In 6412:4ba91a4c66a3/nginx:

HTTP/2: implemented per request timeouts (closes #626).

Previously, there were only three timeouts used globally for the whole HTTP/2
connection:

  1. Idle timeout for inactivity when there are no streams in processing (the "http2_idle_timeout" directive);
  1. Receive timeout for incomplete frames when there are no streams in processing (the "http2_recv_timeout" directive);
  1. Send timeout when there are frames waiting in the output queue (the "send_timeout" directive on a server level).

Reaching one of these timeouts leads to HTTP/2 connection close.

This left a number of scenarios when a connection can get stuck without any
processing and timeouts:

  1. A client has sent the headers block partially so nginx starts processing a new stream but cannot continue without the rest of HEADERS and/or CONTINUATION frames;
  1. When nginx waits for the request body;
  1. All streams are stuck on exhausted connection or stream windows.

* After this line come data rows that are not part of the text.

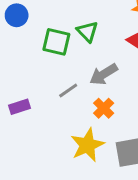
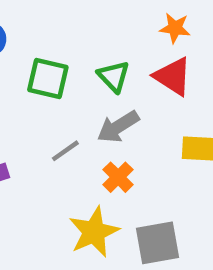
green triangle: (87, 32) -> (114, 76), moved

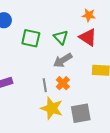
gray line: (65, 151) -> (45, 85), moved, turned -64
yellow star: (94, 232) -> (52, 108), turned -30

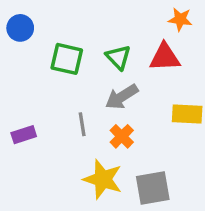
orange star: (89, 15) -> (180, 19), moved
red triangle: (88, 37) -> (165, 57), turned -36
gray line: (45, 85) -> (82, 124), moved

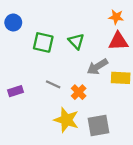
red triangle: (165, 57) -> (118, 41), moved
gray arrow: (122, 97) -> (97, 67), moved
gray line: (82, 124) -> (53, 84), turned -56

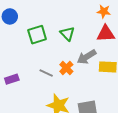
green square: (43, 42) -> (37, 35), turned -30
orange cross: (79, 92) -> (66, 68), moved

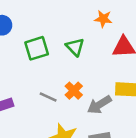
orange star: (104, 11) -> (103, 19), moved
gray arrow: (87, 57) -> (99, 105), moved

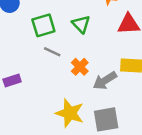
gray line: (48, 97) -> (52, 52), moved

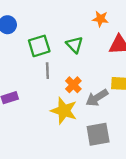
gray line: (52, 52) -> (47, 71), turned 63
yellow star: (70, 113) -> (64, 111), moved

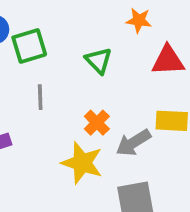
green square: (39, 46) -> (29, 46), moved
gray line: (47, 71) -> (40, 97), moved

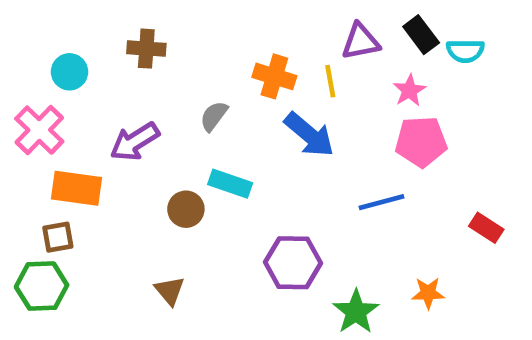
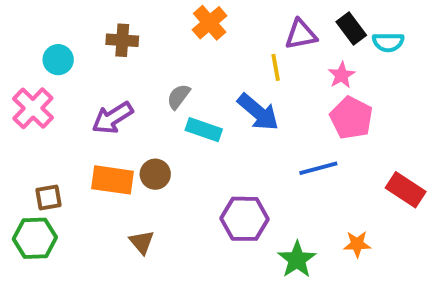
orange cross: (274, 76) -> (210, 23), moved, turned 32
pink pentagon: (421, 142) -> (351, 118), turned 30
cyan rectangle: (230, 184) -> (204, 130), moved
orange rectangle: (76, 188) -> (113, 180), moved
red rectangle: (486, 228) -> (406, 190), size x1.4

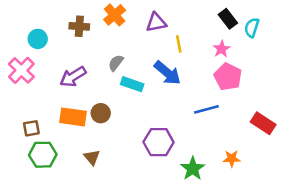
orange cross: (210, 23) -> (115, 15), moved
purple triangle: (301, 34) -> (156, 23), moved
cyan semicircle: (388, 42) -> (252, 28), turned 108
green hexagon: (35, 238) -> (43, 155), moved

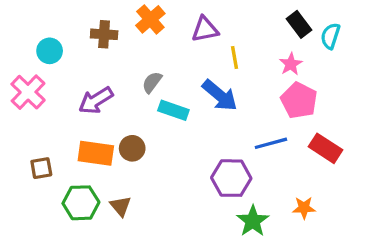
red rectangle: (263, 123) -> (325, 148), moved
purple hexagon: (159, 142) -> (231, 178), moved
green hexagon: (43, 155) -> (81, 203), moved

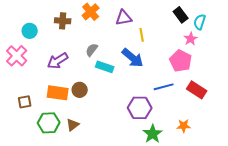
pink star: (291, 64) -> (191, 39), moved
brown triangle: (121, 206) -> (73, 125), turned 32

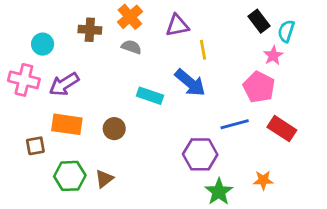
gray semicircle: (92, 50) -> (131, 47), moved, turned 72
pink cross: (17, 56) -> (24, 80), turned -30
purple arrow: (58, 61) -> (64, 84), moved
orange rectangle: (58, 93) -> (67, 124), moved

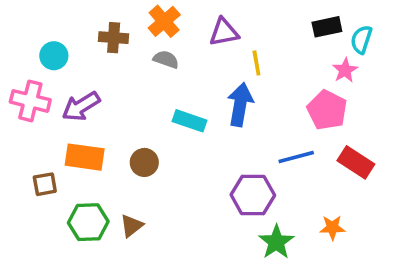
black rectangle: (259, 21) -> (327, 27), turned -65
blue arrow: (190, 83) -> (240, 105), turned -120

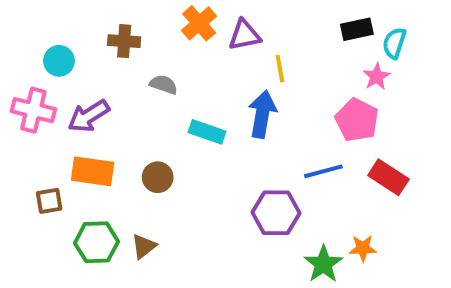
orange cross: (164, 21) -> (199, 23), moved
gray semicircle: (166, 59) -> (164, 84), moved
green star: (276, 242) -> (323, 264), moved

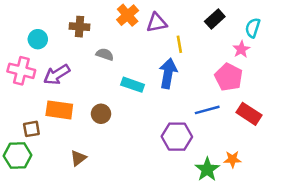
black rectangle: (357, 29) -> (215, 19), moved, turned -30
green hexagon: (96, 242) -> (18, 155), moved
brown triangle: (144, 246) -> (78, 158), moved

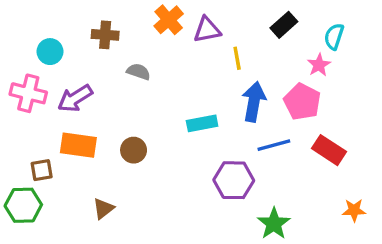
blue arrow: (168, 73) -> (254, 102), moved
cyan rectangle: (133, 85) -> (202, 123), moved, turned -30
orange star: (232, 159) -> (354, 210), moved

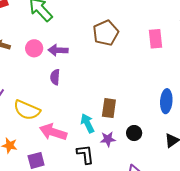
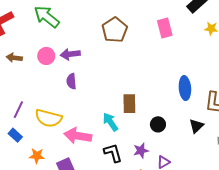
purple star: (108, 139) -> (141, 151), moved

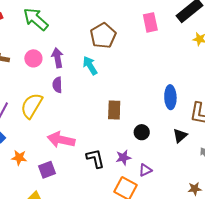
pink rectangle: (165, 28) -> (150, 22), moved
purple arrow: (70, 54) -> (57, 58), turned 84
yellow semicircle: (49, 118) -> (32, 106), moved, turned 104
cyan arrow: (110, 122) -> (90, 66), moved

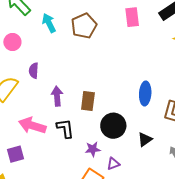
purple arrow: (57, 58) -> (57, 96), moved
cyan arrow: (90, 66) -> (49, 23), moved
black circle: (142, 132) -> (113, 126), size x1.6
black triangle: (180, 136) -> (145, 140), moved
black L-shape: (95, 158) -> (65, 128), moved

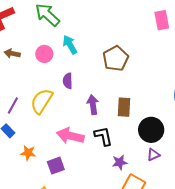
cyan arrow: (49, 23) -> (70, 45), moved
brown pentagon: (84, 26) -> (116, 58), moved
purple star: (93, 149) -> (120, 162), moved
purple triangle: (113, 164) -> (153, 155), moved

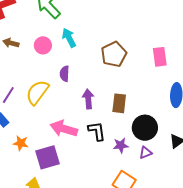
pink rectangle: (162, 20) -> (160, 57), moved
purple star: (120, 162) -> (121, 145), moved
purple square: (56, 166) -> (48, 157), size x1.4

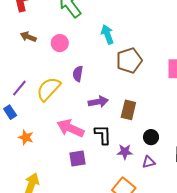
cyan arrow: (69, 38) -> (107, 34), moved
purple arrow: (88, 99) -> (98, 102), turned 78
black circle: (145, 128) -> (151, 137), size x0.6
purple square: (48, 157) -> (77, 158), moved, size x0.7

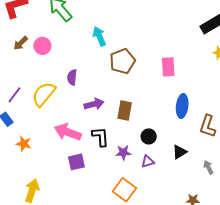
brown arrow: (28, 37) -> (21, 43), turned -63
pink circle: (60, 43) -> (42, 46), moved

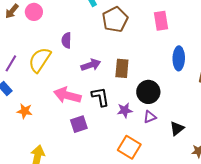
black circle: (149, 136) -> (148, 92), size x1.5
black triangle: (180, 152) -> (177, 128), moved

The first idea that was rejected was to detect when the whole connection
gets stuck because of these situations and set the global receive timeout.
The disadvantage of such approach would be inconsistent behaviour in some
typical use cases. For example, if a user never replies to the browser's
question about where to save the downloaded file, the stream will be
eventually closed by a timeout. On the other hand, this will not happen
if there's some activity in other concurrent streams.

Now almost all the request timeouts work like in HTTP/1.x connections, so
the "client_header_timeout", "client_body_timeout", and "send_timeout" are
respected. These timeouts close the request.

The global timeouts work as before.

Previously, the c->write->delayed flag was abused to avoid setting timeouts on
stream events. Now, the "active" and "ready" flags are manipulated instead to
control the processing of individual streams.

Note: See TracTickets for help on using tickets.